Around 2004 — just two years after Blohm established an advanced nanotechnology program at GE Global Research — a scientist on her team presented Barthlott’s lotus effect research as holding promises for the conglomerate.
GE scientists in Niskayuna initially began examining ways the lotus effect could be applied to polymers. That research was geared for the conglomerate’s plastics and silicone divisions.
The scientists managed to replicate the lotus effect on plastic surfaces, raising the prospect of self-cleaning windows. But the scientists could not make the plastic durable enough to commercialize it.
The 2007 sale of GE Plastics, which had operations in Selkirk and Pittsfield, Mass., also put a damper on the lotus effect research in Niskayuna. A year earlier, GE also shed its Waterford silicone plant, which now is operated by Momentive Performance Materials.
“For GE without plastics, we started thinking what we could do with a surface like that. We looked across our businesses and brainstormed,” said Blohm.
Her research settled on catering their lotus effect research efforts to applications for GE Energy, GE Aviation and GE Healthcare.
On Nov. 13, a GE scientist posted a video on YouTube, showing the fruits of more than two years of lotus effect research. The clip on the online video-sharing Web site is titled “How to Make Water Bounce.”
The slow-motion video shows a drop of water landing on a piece of nano-treated metal. In about two weeks, the bouncing water clip has received over 150,000 views on YouTube, making it the 21st most popular science and technology video on the Web site this month.

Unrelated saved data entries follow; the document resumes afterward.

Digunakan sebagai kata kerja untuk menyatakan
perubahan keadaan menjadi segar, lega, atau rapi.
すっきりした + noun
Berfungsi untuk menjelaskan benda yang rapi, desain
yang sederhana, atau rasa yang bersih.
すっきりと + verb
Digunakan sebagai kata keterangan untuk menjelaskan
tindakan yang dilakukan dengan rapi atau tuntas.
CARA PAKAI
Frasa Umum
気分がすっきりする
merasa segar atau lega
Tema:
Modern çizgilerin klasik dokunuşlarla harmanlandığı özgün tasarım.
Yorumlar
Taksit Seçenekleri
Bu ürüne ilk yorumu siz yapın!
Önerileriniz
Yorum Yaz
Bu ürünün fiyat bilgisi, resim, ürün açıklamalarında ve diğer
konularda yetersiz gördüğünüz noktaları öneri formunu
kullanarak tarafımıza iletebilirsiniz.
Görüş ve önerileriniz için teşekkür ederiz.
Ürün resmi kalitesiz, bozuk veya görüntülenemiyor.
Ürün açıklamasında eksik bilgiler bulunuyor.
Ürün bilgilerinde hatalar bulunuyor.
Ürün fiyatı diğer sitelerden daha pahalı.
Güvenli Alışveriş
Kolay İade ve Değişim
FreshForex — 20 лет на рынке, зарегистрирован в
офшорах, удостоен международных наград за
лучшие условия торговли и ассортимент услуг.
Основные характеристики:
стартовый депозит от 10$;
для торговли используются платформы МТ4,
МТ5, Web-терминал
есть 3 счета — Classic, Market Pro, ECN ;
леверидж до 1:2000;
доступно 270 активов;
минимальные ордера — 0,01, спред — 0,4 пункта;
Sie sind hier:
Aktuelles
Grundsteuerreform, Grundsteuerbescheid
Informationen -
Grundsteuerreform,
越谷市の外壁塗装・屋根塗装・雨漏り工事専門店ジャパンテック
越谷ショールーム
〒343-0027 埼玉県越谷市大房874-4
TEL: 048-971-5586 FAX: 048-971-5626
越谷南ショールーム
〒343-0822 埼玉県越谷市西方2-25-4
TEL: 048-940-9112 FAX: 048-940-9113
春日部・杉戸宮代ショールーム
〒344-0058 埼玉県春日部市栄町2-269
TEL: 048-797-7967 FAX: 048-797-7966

In the video, a drop of water lands with a splash but then re-forms and actually bounces off the treated surface. The few much smaller fragmentary droplets that remain on the surface roll away.

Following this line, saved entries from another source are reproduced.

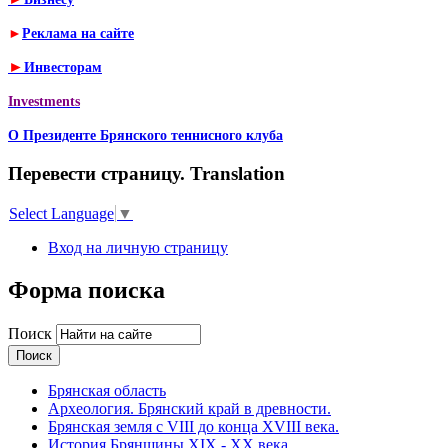
►
Реклама на сайте
►
Инвесторам
Investments
О Президенте Брянского теннисного клуба
Перевести страницу. Translation
Select Language
▼
Вход на личную страницу
Форма поиска
Поиск
Брянская область
Археология. Брянский край в древности.
Брянская земля с VIII до конца XVIII века.
История Брянщины XIX - XX века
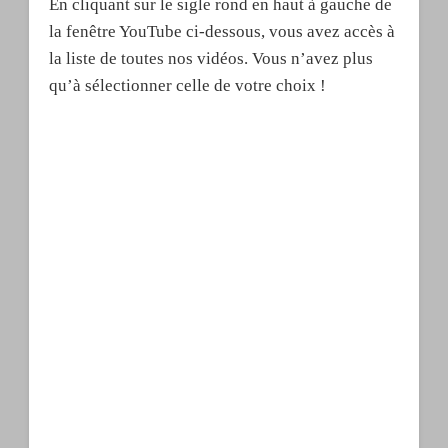
En cliquant sur le sigle rond en haut à gauche de
la fenêtre YouTube ci-dessous, vous avez accès à
la liste de toutes nos vidéos. Vous n’avez plus
qu’à sélectionner celle de votre choix !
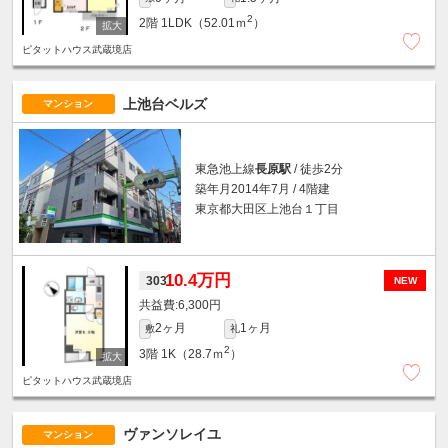
2
2階
1LDK（52.01ｍ
）
ピタットハウス武蔵境店
上池台ベルズ
マンション
東急池上線
長原駅
/ 徒歩2分
築年月2014年7月 / 4階建
東京都大田区上池台１丁目
10.4万円
303
NEW
6,300円
2ヶ月
1ヶ月
敷
礼
2
3階
1K（28.7ｍ
）
ピタットハウス武蔵境店
ヴァンソレイユ
マンション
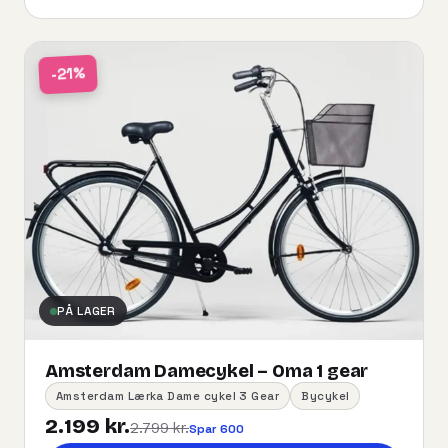
-21%
PÅ LAGER
Amsterdam Damecykel – Oma 1 gear
Amsterdam Lærka Dame cykel 3 Gear
Bycykel
2.199 kr.
2.799 kr.
Spar 600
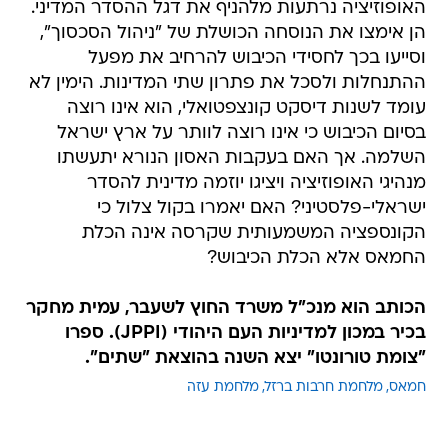
האופוזיציה נרתעות מלהניף את דגל ההסדר המדיני.
הן אימצו את הנוסחה הכושלת של "ניהול הסכסוך",
וסייעו בכך לחסידי הכיבוש להרחיב את מפעל
ההתנחלות ולסכל את פתרון שתי המדינות. הימין לא
עומד לשנות דיסקט קונצפטואלי, הוא אינו רוצה
בסיום הכיבוש כי אינו רוצה לוותר על ארץ ישראל
השלמה. אך האם בעקבות האסון הנורא יתעשתו
מנהיגי האופוזיציה ויציגו יוזמה מדינית להסדר
ישראלי-פלסטיני? האם יאמרו בקול צלול כי
הקונספציה המשמעותית שקרסה אינה הכלת
החמאס אלא הכלת הכיבוש?
הכותב הוא מנכ"ל משרד החוץ לשעבר, עמית מחקר
בכיר במכון למדיניות העם היהודי (JPPI). ספרו
"צומת טורונטו" יצא השנה בהוצאת "שתים".
חמאס
מלחמת חרבות ברזל
מלחמת עזה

“Ice would be a lot less likely to form [on the metal’s surface],” but even if it does form, it won’t stick as well,” Blohm said.

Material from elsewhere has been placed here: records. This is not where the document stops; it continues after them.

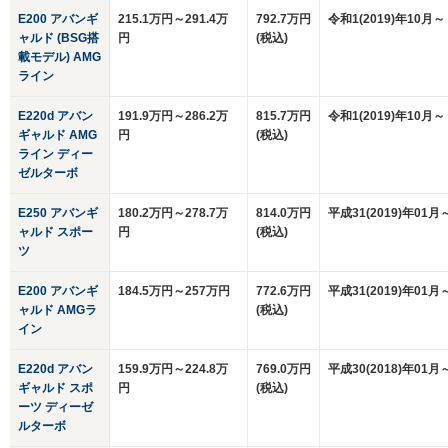
E200 アバンギ
215.1万円～291.4万
792.7万円
令和1(2019)年10月～
ャルド (BSG搭
円
(税込)
載モデル) AMG
ライン
E220d アバン
191.9万円～286.2万
815.7万円
令和1(2019)年10月～
ギャルド AMG
円
(税込)
ライン ディー
ゼルターボ
E250 アバンギ
180.2万円～278.7万
814.0万円
平成31(2019)年01月
ャルド スポー
円
(税込)
ツ
E200 アバンギ
184.5万円～257万円
772.6万円
平成31(2019)年01月
ャルド AMGラ
(税込)
イン
E220d アバン
159.9万円～224.8万
769.0万円
平成30(2018)年01月
ギャルド スポ
円
(税込)
ーツ ディーゼ
ルターボ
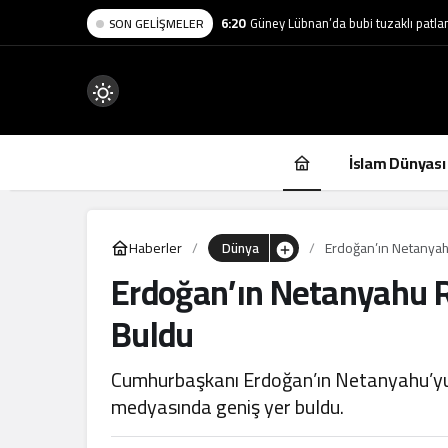
6:20
Güney Lübnan’da bubi tuzaklı patlam
SON GELIŞMELER
Mod
değiştir
İslam Dünyası
Haberler
Dünya
Erdoğan’ın Netanyah
Erdoğan’ın Netanyahu R
.
Buldu
Cumhurbaşkanı Erdoğan’ın Netanyahu’yu G
medyasında geniş yer buldu.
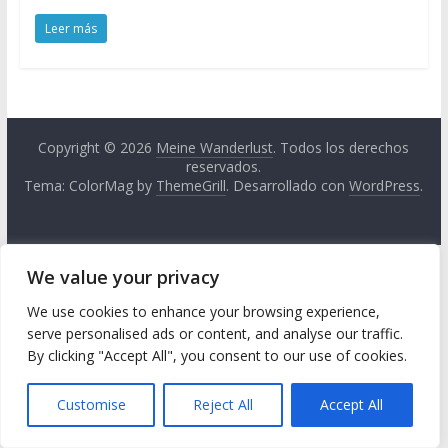
Leer más
Copyright © 2026
Meine Wanderlust
. Todos los derechos
reservados.
Tema: ColorMag by
ThemeGrill
. Desarrollado con
WordPress
.
We value your privacy
We use cookies to enhance your browsing experience,
serve personalised ads or content, and analyse our traffic.
By clicking "Accept All", you consent to our use of cookies.
Customise
Reject All
Accept All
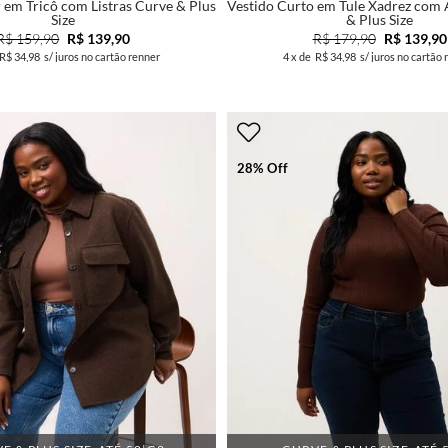
 em Tricô com Listras Curve & Plus
Vestido Curto em Tule Xadrez com
Size
& Plus Size
R$ 159,90
R$ 139,90
R$ 179,90
R$ 139,90
R$ 34,98
s/ juros no cartão renner
4
x de
R$ 34,98
s/ juros no cartão 
28% Off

To test that theory, GE has constructed two wind tunnels in its Niskayuna facility to simulate the impact of water on nano-treated metals in cold-weather conditions.
The metals put through the miniature wind tunnels include steel, titanium, nickel and aluminum. Metals naturally attract water, and to make them hydrophobic, GE scientists treat them with special coatings or grate them with sandpaperlike materials.
Over the past three years, GE has submitted several patent applications regarding its super hydrophobic metal research. Niskayuna scientists this month received notice from the U.S. Patent and Trademark Office that it has begun reviewing one of their earliest patent applications.
GE is still years away from commercializing the hydrophobic metals, though it is currently drafting a patent for their manufacturing process. While GE refines industrial lotus effect applications, other companies are developing or have already debuted “self-cleaning” residential products based on similar nanotechnology. Among them is the Sto Corp.’s silicone exterior paint, called Lotusan.
In 1999, the Atlanta-based Sto released in Europe and later in North America Lotusan, which is highly resistant to dirt, mold and mildew.
A 2002 study found that Lotusan surfaces have 90 percent fewer germs than surfaces coated with conventional paints. Other researchers are looking at ways to make lotus effect bathroom mirrors, automobile paints, roof shingles and clothing.